▶ [Your assignment] Return verbatim the line containing "[instagram] (41, 1254)" together with all lines that follow it, through the end of the records.

(Recorded data)
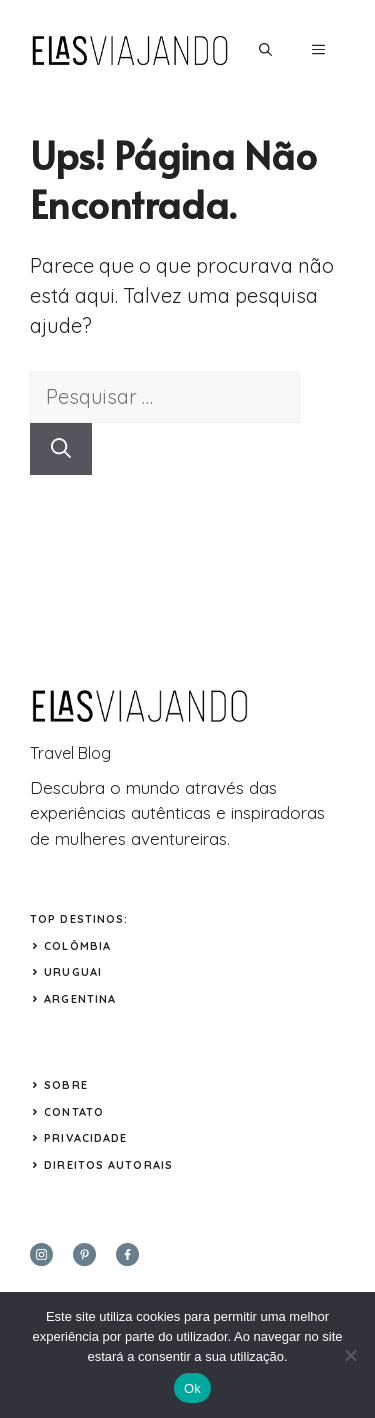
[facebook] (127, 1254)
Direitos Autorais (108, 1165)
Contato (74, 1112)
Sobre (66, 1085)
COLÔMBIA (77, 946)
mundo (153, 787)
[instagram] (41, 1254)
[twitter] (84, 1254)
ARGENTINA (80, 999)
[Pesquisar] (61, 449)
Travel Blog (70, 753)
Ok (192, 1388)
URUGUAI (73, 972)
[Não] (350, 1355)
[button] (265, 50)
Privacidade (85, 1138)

▶ [Written solution]
[instagram] (41, 1254)
[twitter] (84, 1254)
ARGENTINA (80, 999)
[Pesquisar] (61, 449)
Travel Blog (70, 753)
Ok (192, 1388)
URUGUAI (73, 972)
[Não] (350, 1355)
[button] (265, 50)
Privacidade (85, 1138)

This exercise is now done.